Pada hari Sabtu, tanggal 26 Desember 2009 yang lalu, saya mendapat kabar yang sangat mengejutkan. Seorang teman meninggal dunia di usianya yang masih sangat muda karena serangan jantung mendadak. Padahal selama ini tidak ada gejala bahwa dia mengidap kelainan jantung. Dia meninggalkan seorang istri dan seorang putri berusia 8 bulan.

Dia bernama Fredy Widjaja. Pertama kali aku mengenalnya kira-kira 10 tahun yang lalu. Saat itu kami tergabung dalam suatu kelompok persekutuan yang bertempat di rumahku. Sebetulnya, dia adalah teman kuliah adikku. Adikku kemudian mengajaknya bergabung dalam pertemuan persekutuan doa kami.

Kesan pertama aku melihatnya, seorang pria tinggi besar berkacamata, berkulit hitam dan berambut gondrong. Cukup mengintimidasi, apalagi dengan pakaiannya yang dominan hitam. Secara keseluruhan tampilannya seperti seorang ‘Biker’ atau penggemar motor besar, yang ternyata benar juga. Dia memang penggemar motor besar, bersama kakak dan Papanya, mereka bertiga memiliki hobi mengoleksi replika atau miniatur berbagai macam motor besar. Tetapi begitu sudah mengobrol dan mengenalnya lebih jauh, kesan angker dan sangar yang ada di awal perjumpaan ternyata tidak sedikitpun mendekati kenyataannya. Fredy ternyata orang yang sangat ramah dan mudah tertawa.

Selama tahun-tahun aku mengenalnya, lebih jauh kujumpai bahwa Fredy itu orang yang apa adanya. Saat menawarkan jasa asuransi, yang memang menjadi salah satu bidang karir yang digelutinya selain bidang kontraktor bangunan, setelah menjelaskan manfaat asuransi yang ditawarkannya, dengan terus terang dikatakannya bahwa ia sedang mengejar target nasabah bulanan di kantornya. Kami tertawa bersama saat itu, menghargai keterus terangannya yang tidak seperti salesman lain yang pada umumnya yang cenderung memanipulasi kata-kata dan menghalalkan segala jenis persuasi dengan kamuflase “untuk keuntungan nasabah sendiri” guna mencapai target penjualannya.

Hal lain yang aku kagumi darinya adalah kerendahan hatinya yang selalu bersedia menerima masukan dari orang lain.
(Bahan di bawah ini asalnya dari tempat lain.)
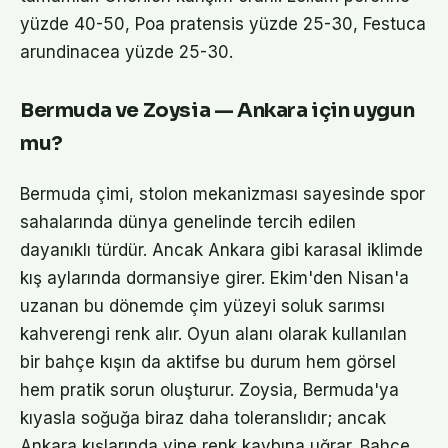
yüzde 40-50, Poa pratensis yüzde 25-30, Festuca
arundinacea yüzde 25-30.
Bermuda ve Zoysia — Ankara için uygun
mu?
Bermuda çimi, stolon mekanizması sayesinde spor
sahalarında dünya genelinde tercih edilen
dayanıklı türdür. Ancak Ankara gibi karasal iklimde
kış aylarında dormansiye girer. Ekim'den Nisan'a
uzanan bu dönemde çim yüzeyi soluk sarımsı
kahverengi renk alır. Oyun alanı olarak kullanılan
bir bahçe kışın da aktifse bu durum hem görsel
hem pratik sorun oluşturur. Zoysia, Bermuda'ya
kıyasla soğuğa biraz daha toleranslıdır; ancak
Ankara kışlarında yine renk kaybına uğrar. Bahçe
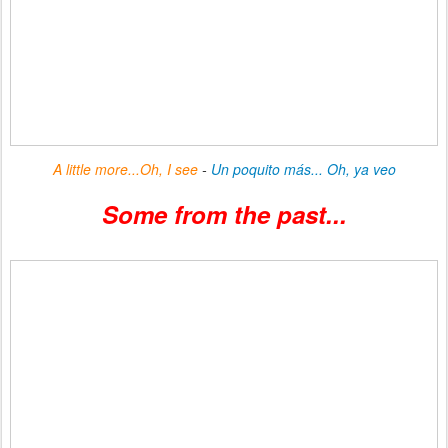
A little more...Oh, I see
-
Un poquito más... Oh, ya veo
Some from the past...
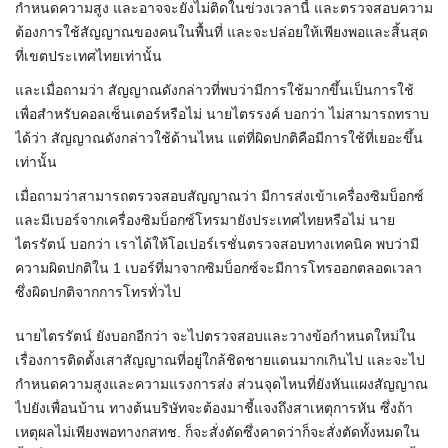
กำหนดความสูง และอาจจะยังไม่ติดในข่วงเวลานี้ และตรวจสอบความ
ต้องการใช้สัญญาณของคนในพื้นที่ และจะปล่อยให้เพียงพอและสิ้นสุด
ที่เขตประเทศไทยเท่านั้น
และเมื่อถามว่า สัญญาณดังกล่าวที่พบว่ามีการใช้มากขึ้นเป็นการใช้
เพื่อสำหรับคอลเซ็นเตอร์หรือไม่ นายไตรรงค์ บอกว่า ไม่สามารถทราบ
ได้ว่า สัญญาณดังกล่าวใช้ด้านไหน แต่ที่ผิดปกติคือมีการใช้ที่เยอะขึ้น
เท่านั้น
เมื่อถามว่าสามารถตรวจสอบสัญญาณว่า มีการส่งเข้าเครื่องซิมบ็อกซ์
และมีเบอร์จากเครื่องซิมบ็อกซ์โทรมายังประเทศไทยหรือไม่ นาย
ไตรรัตน์ บอกว่า เราได้ให้โอเปอร์เรชั่นตรวจสอบทางเทคนิค พบว่ามี
ความผิดปกติใน 1 เบอร์ที่มาจากซิมบ็อกซ์จะมีการโทรออกตลอดเวลา
ซึ่งผิดปกติจากการโทรทั่วไป
นายไตรรัตน์ ยังบอกอีกว่า จะไปตรวจสอบและวางข้อกำหนดใหม่ใน
เรื่องการติดตั้งเสาสัญญาณที่อยู่ใกล้ชิดชายแดนมากเกินไป และจะไป
กำหนดความสูงและความแรงการส่ง ส่วนจุดไหนที่ยังหันแผงสัญญาณ
ไปยังเพื่อนบ้าน ทางต้นบริษัทจะต้องมาชี้แจงถึงสาเหตุการหัน ซึ่งถ้า
เหตุผลไม่เพียงพอทางกสทช. ก็จะสั่งตัดซึ่งคาดว่าก็จะสั่งตัดทั้งหมดใน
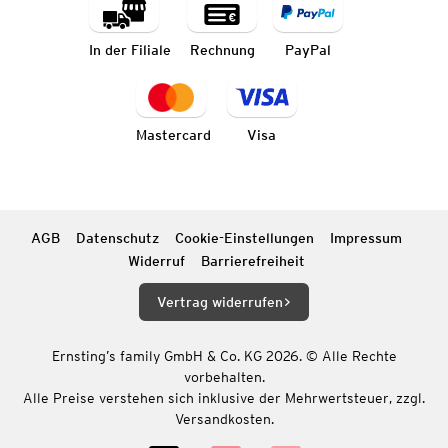
In der Filiale
Rechnung
PayPal
Mastercard
Visa
AGB
Datenschutz
Cookie-Einstellungen
Impressum
Widerruf
Barrierefreiheit
Vertrag widerrufen
Ernsting’s family GmbH & Co. KG 2026. © Alle Rechte
vorbehalten.
Alle Preise verstehen sich inklusive der Mehrwertsteuer, zzgl.
Versandkosten.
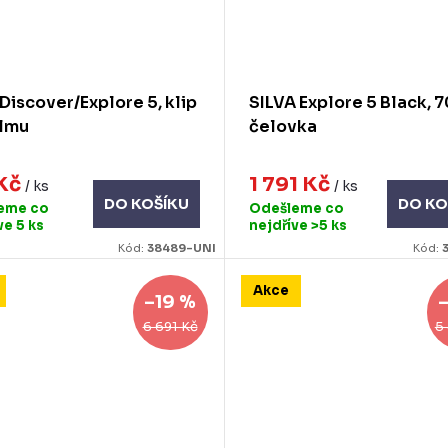
 Discover/Explore 5, klip
SILVA Explore 5 Black, 
elmu
čelovka
 Kč
1 791 Kč
/ ks
/ ks
DO KOŠÍKU
DO KO
eme co
Odešleme co
íve
5 ks
nejdříve
>5 ks
Kód:
38489-UNI
Kód:
Akce
–19 %
6 691 Kč
5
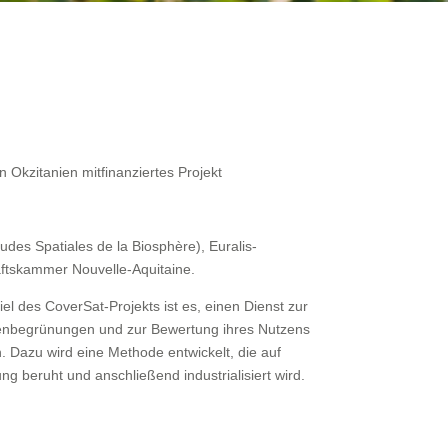
n Okzitanien mitfinanziertes Projekt
des Spatiales de la Biosphère), Euralis-
ftskammer Nouvelle-Aquitaine.
el des CoverSat-Projekts ist es, einen Dienst zur
enbegrünungen und zur Bewertung ihres Nutzens
n. Dazu wird eine Methode entwickelt, die auf
 beruht und anschließend industrialisiert wird.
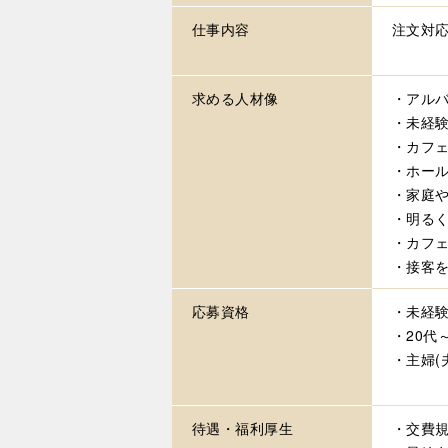
仕事内容
注文対
求める
人材像
・アル
・未経
・カフ
・ホー
・家庭
・明る
・カフ
・接客
応募資格
・未経
・20代
・主婦(
待遇・
福利厚生
・交費規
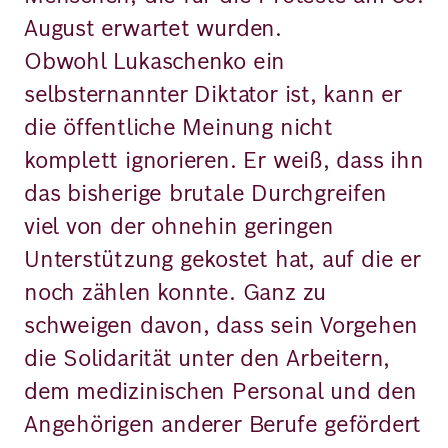
August erwartet wurden.
Obwohl Lukaschenko ein
selbsternannter Diktator ist, kann er
die öffentliche Meinung nicht
komplett ignorieren. Er weiß, dass ihn
das bisherige brutale Durchgreifen
viel von der ohnehin geringen
Unterstützung gekostet hat, auf die er
noch zählen konnte. Ganz zu
schweigen davon, dass sein Vorgehen
die Solidarität unter den Arbeitern,
dem medizinischen Personal und den
Angehörigen anderer Berufe gefördert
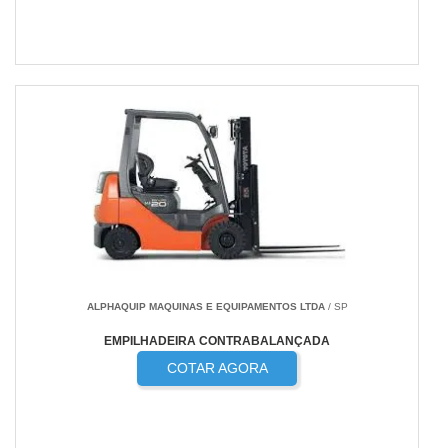
ALPHAQUIP MAQUINAS E EQUIPAMENTOS LTDA
/ SP
EMPILHADEIRA CONTRABALANÇADA
COTAR AGORA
Dan kemauannya untuk memperbaiki diri dan menjadi lebih baik dalam hidupnya. Juga kesetiaannya dalam setiap hal yang dilakoninya, mulai dari pekerjaan sampai hubungan dengan orang-orang dalam hidupnya. Kekasih yang dengannya Fredy menjalin kasih sejak jaman kuliah kira-kira 10 tahun yang lalu, sampai kini telah menjadi istri dan menjadi ibu dari buah hati mereka berdua.

Akan tetapi yang paling kukagumi dari Fredy, sebetulnya baru kusadari saat aku melayat ke rumah duka. Percakapan dengan Lenny, istri dari Fredy yang ditinggalkannya dalam usia yang masih sangat muda membuatku tak bisa tidak menitikkan air mata dan mengacungkan jempol secara jasmani dan rohani untuk Fredy.

Lenny bercerita betapa dalam tahun-tahun terakhir, yang boleh dibilang tahun-tahun keemasan dalam hidupnya, Fredy mengalami begitu banyak transformasi yang menakjubkan dalam berbagai bidang kehidupan, karakter, maupun kerohaniannya. Ia akhirnya menikahi Lenny menjadi istrinya, pekerjaannya pun mencapai titik terang dan mulai membuahkan hasil dalam tahun-tahun terakhirnya. Secara karakter dan rohani ia berkembang sedemikian rupa menjadi seorang anak terkasih kebanggaan orang tua, menjadi suami dan kepala keluarga yang begitu mengasihi dan mengayomi istri dan keluarganya, dan menjadi teman yang baik dan dicintai di antara teman-temannya, mulai dari teman-teman lama sampai teman-teman barunya.

Kalau boleh saya kutip pengakuan Lenny kepada saya mengenai suaminya mengenai saat-saat terakhir hidupnya.
“Beberapa bulan belakangan ini Fredy makin deket sama Tuhan. Bahkan 4 hari sebelum Fredy dipanggil Tuhan, pada suatu kesempatan dia lagi ngegitar sambil memuji Tuhan. Dia nyanyi sambil menitikkan air mata, terus dia bilang sama saya, ‘Len, elu kalo mau ikut Tuhan tuh ngga boleh 99,99% tau ngga? Kudu 100% tuh bener-bener 100%. Inget yah, Tuhan tuh baek banget sama kita’ gitu katanya, ngga tau kenapa ngga ada angin ngga ada ujan dia ngomong gitu sama saya.”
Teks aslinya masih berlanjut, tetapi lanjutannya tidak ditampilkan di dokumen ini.